▶ **WHAT TO PRODUCE**:
Lines from the beginning of the material below through the line that has "Nous réaliserons des projets culturels et" are to be reproduced exactly, but pictures are not.

▶ **DATA PROVIDED**:
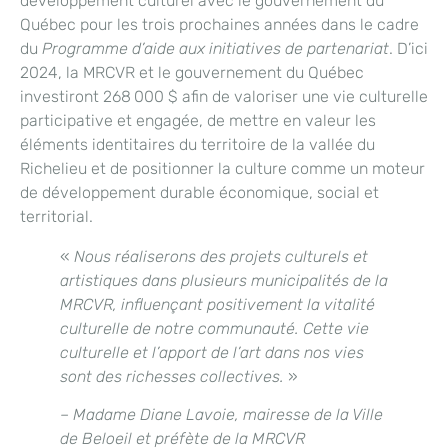
développement culturel avec le gouvernement du
Québec pour les trois prochaines années dans le cadre
du
Programme d’aide aux initiatives de partenariat
. D’ici
2024, la MRCVR et le gouvernement du Québec
investiront 268 000 $ afin de valoriser une vie culturelle
participative et engagée, de mettre en valeur les
éléments identitaires du territoire de la vallée du
Richelieu et de positionner la culture comme un moteur
de développement durable économique, social et
territorial.
«
Nous réaliserons des projets culturels et
artistiques dans plusieurs municipalités de la
MRCVR, influençant positivement la vitalité
culturelle de notre communauté. Cette vie
culturelle et l’apport de l’art dans nos vies
sont des richesses collectives.
»
– Madame Diane Lavoie, mairesse de la Ville
de Beloeil et préfète de la MRCVR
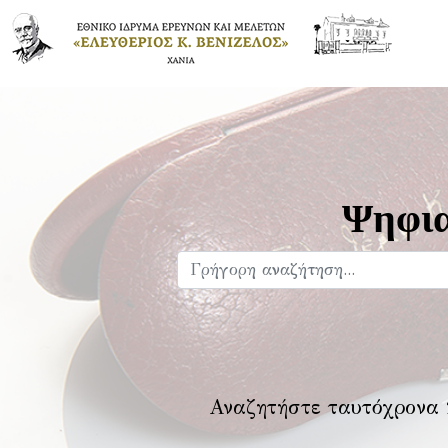
Ψηφια
Αναζητήστε ταυτόχρονα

▶ **ANSWER FOR THIS EXERCISE**:
développement culturel avec le gouvernement du
Québec pour les trois prochaines années dans le cadre
du
Programme d’aide aux initiatives de partenariat
. D’ici
2024, la MRCVR et le gouvernement du Québec
investiront 268 000 $ afin de valoriser une vie culturelle
participative et engagée, de mettre en valeur les
éléments identitaires du territoire de la vallée du
Richelieu et de positionner la culture comme un moteur
de développement durable économique, social et
territorial.
«
Nous réaliserons des projets culturels et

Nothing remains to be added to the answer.